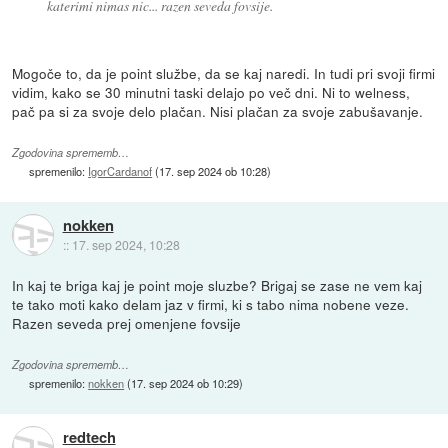
katerimi nimas nic... razen seveda fovsije.
Mogoče to, da je point službe, da se kaj naredi. In tudi pri svoji firmi
vidim, kako se 30 minutni taski delajo po več dni. Ni to welness,
pač pa si za svoje delo plačan. Nisi plačan za svoje zabušavanje.
Zgodovina sprememb…
spremenilo:
IgorCardanof
(
17. sep 2024 ob 10:28
)
nokken
::
17. sep 2024, 10:28
In kaj te briga kaj je point moje sluzbe? Brigaj se zase ne vem kaj
te tako moti kako delam jaz v firmi, ki s tabo nima nobene veze.
Razen seveda prej omenjene fovsije
Zgodovina sprememb…
spremenilo:
nokken
(
17. sep 2024 ob 10:29
)
redtech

_____

:: EXERCISE AIM ::
Only the lines from the one with "Mogoče to, da" through the end of the records above are to be copied, exactly as written.

:: RESULT OF THIS EXERCISE ::
Mogoče to, da je point službe, da se kaj naredi. In tudi pri svoji firmi
vidim, kako se 30 minutni taski delajo po več dni. Ni to welness,
pač pa si za svoje delo plačan. Nisi plačan za svoje zabušavanje.
Zgodovina sprememb…
spremenilo:
IgorCardanof
(
17. sep 2024 ob 10:28
)
nokken
::
17. sep 2024, 10:28
In kaj te briga kaj je point moje sluzbe? Brigaj se zase ne vem kaj
te tako moti kako delam jaz v firmi, ki s tabo nima nobene veze.
Razen seveda prej omenjene fovsije
Zgodovina sprememb…
spremenilo:
nokken
(
17. sep 2024 ob 10:29
)
redtech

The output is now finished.